▶ _WHAT IS REQUIRED_: Lines below containing the word "врезка" should be copied out.

(Saved entries)

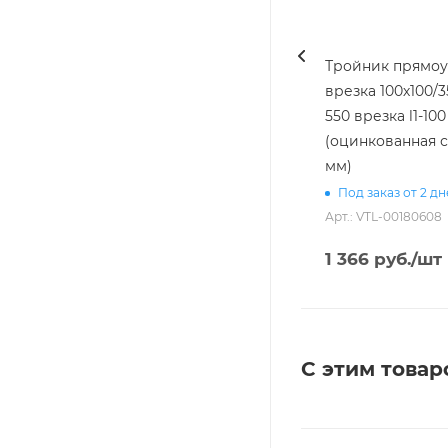
Тройник прямоуг
врезка 100х100/3
550 врезка l1-100 [20]
(оцинкованная с
мм)
Под заказ от 2 д
Арт.: VTL-00180608
1 366
руб.
/шт
С этим товар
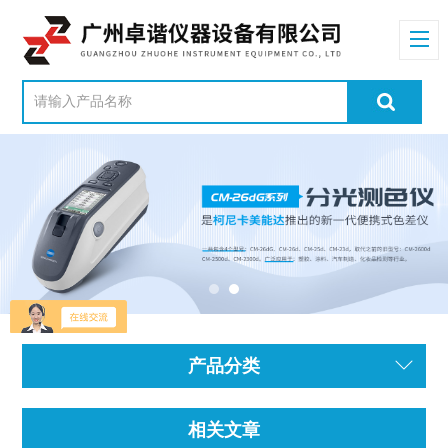
产品分类
相关文章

▶ _ANSWER TO THIS PROBLEM_:
врезка 100х100/3
550 врезка l1-100 [20]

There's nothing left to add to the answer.